WORK INSTRUCTION. Work out how many lines in the listing below include the word "home". Give nothing but the number.

RECORDED DATA.
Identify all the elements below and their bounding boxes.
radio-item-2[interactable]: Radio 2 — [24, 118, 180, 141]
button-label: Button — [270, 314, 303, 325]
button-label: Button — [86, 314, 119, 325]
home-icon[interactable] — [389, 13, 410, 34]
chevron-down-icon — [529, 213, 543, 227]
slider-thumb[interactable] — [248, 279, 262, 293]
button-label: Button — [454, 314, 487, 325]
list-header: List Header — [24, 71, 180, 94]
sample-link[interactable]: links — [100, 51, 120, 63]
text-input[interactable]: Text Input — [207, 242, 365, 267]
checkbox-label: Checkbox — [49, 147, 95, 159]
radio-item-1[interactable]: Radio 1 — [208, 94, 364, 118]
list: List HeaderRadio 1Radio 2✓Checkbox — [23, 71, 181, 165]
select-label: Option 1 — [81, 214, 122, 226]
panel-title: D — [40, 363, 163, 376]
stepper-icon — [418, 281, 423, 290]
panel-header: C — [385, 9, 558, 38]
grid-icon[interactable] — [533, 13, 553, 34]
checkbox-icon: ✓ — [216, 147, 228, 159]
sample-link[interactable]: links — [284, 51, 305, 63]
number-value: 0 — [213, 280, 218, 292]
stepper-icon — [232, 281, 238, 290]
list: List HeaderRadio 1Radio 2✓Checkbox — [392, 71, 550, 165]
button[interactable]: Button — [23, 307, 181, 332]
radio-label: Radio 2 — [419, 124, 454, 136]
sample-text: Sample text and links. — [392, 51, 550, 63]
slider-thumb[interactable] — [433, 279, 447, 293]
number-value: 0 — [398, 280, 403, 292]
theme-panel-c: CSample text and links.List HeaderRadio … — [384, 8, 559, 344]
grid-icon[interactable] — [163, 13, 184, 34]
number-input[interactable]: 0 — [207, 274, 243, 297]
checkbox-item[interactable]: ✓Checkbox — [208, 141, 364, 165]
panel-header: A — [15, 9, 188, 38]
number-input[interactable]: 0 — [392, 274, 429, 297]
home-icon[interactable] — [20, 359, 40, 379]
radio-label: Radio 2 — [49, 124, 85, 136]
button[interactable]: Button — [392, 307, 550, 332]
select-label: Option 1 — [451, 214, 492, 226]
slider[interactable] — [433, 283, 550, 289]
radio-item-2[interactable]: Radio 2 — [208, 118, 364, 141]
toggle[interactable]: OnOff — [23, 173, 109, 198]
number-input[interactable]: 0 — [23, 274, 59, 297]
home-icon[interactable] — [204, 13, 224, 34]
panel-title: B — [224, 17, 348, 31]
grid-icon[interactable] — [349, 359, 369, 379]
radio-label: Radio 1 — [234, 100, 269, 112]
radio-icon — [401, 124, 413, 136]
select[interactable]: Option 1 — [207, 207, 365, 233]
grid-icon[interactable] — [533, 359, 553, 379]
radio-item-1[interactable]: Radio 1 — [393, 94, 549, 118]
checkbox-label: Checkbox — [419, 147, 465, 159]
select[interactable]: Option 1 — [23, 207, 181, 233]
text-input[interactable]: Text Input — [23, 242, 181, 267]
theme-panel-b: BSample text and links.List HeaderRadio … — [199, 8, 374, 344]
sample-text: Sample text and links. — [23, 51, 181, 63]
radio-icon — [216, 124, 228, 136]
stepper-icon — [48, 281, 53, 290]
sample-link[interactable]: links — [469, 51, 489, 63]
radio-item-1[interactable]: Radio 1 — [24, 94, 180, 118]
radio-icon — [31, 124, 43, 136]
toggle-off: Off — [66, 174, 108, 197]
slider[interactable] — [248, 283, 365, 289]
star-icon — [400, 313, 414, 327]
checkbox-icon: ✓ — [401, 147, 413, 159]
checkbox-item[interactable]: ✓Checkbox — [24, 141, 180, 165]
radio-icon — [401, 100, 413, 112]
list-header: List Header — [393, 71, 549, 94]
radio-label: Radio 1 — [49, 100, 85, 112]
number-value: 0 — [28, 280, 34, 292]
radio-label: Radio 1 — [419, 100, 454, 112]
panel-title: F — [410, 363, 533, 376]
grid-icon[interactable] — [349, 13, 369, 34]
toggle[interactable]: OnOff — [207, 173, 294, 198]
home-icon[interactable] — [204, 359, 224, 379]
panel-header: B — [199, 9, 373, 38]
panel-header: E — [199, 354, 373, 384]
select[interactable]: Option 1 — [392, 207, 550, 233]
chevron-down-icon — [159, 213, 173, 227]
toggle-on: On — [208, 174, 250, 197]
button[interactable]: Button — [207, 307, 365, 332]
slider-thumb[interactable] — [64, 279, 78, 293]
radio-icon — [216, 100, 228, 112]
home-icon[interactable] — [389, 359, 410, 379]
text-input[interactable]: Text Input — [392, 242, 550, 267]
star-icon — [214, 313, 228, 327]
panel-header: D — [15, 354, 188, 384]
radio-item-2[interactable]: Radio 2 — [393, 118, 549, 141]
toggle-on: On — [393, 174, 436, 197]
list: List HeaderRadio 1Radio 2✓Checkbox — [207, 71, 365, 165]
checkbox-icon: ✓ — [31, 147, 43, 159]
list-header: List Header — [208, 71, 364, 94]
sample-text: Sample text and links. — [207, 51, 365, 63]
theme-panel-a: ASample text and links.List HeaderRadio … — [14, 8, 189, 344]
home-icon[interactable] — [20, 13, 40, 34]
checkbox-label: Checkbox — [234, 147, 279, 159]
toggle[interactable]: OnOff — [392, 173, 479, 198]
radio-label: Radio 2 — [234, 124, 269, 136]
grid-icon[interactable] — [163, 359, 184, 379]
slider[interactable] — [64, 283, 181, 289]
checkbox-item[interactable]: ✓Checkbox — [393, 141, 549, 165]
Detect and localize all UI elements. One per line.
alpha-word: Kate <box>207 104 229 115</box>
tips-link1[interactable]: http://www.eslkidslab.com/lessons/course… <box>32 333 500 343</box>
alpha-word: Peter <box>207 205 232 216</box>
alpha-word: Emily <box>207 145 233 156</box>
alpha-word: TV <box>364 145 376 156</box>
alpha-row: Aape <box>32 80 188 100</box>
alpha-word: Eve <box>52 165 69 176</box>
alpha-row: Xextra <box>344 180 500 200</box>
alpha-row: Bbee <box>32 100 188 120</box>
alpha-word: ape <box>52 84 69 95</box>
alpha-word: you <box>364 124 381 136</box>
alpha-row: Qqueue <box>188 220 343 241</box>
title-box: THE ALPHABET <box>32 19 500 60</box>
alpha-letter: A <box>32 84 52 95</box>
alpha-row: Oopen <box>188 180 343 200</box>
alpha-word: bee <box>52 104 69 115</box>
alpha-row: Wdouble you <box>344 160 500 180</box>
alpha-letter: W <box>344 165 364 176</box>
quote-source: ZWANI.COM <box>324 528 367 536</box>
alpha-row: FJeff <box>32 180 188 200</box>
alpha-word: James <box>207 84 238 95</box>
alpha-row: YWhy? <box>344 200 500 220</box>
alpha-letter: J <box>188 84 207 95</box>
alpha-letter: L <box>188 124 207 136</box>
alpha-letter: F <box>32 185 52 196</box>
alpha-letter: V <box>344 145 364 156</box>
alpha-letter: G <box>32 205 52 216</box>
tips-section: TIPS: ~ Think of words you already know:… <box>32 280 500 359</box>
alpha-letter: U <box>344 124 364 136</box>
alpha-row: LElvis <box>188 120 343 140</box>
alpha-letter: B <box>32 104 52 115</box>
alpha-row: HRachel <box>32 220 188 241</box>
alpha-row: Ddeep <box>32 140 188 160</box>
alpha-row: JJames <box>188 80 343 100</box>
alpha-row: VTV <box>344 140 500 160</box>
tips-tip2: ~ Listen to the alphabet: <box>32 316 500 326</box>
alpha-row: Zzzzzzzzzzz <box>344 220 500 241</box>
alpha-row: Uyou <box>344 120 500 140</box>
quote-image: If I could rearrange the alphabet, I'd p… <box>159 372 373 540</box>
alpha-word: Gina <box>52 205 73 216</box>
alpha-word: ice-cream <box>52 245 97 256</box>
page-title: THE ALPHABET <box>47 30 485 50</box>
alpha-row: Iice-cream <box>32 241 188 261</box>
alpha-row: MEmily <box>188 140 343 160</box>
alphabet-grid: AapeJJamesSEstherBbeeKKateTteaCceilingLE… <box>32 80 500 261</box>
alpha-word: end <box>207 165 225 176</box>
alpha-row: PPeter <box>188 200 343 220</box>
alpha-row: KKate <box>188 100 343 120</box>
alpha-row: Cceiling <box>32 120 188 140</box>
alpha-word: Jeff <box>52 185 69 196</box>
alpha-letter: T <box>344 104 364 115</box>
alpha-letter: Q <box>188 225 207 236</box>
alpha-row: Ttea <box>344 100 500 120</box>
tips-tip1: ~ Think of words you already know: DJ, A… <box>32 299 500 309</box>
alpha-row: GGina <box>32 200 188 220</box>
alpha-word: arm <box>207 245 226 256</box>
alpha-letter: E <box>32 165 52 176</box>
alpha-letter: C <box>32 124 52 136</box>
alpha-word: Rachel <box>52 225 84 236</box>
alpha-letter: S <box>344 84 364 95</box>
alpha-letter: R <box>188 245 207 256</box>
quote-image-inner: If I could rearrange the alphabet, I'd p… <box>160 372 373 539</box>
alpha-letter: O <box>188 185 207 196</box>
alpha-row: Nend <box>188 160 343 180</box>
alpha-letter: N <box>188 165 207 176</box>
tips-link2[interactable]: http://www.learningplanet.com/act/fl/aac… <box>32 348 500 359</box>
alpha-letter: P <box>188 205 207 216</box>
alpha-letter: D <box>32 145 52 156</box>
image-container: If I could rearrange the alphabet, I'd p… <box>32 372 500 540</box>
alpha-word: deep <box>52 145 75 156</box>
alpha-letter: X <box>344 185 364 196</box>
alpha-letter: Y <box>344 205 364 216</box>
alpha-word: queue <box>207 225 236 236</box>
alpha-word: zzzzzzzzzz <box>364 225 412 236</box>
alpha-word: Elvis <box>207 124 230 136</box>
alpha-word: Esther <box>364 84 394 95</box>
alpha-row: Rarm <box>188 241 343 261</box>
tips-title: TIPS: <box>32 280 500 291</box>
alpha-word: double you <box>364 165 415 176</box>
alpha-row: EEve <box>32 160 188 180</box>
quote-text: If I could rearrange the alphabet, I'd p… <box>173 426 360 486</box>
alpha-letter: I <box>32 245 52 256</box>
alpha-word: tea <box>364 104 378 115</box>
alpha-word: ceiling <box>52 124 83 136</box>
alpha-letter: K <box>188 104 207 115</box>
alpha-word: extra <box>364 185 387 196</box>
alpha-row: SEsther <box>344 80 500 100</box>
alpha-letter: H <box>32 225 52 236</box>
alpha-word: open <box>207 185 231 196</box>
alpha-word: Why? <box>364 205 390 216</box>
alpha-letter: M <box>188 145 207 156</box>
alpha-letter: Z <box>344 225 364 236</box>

RESULT OF THIS TASK. 6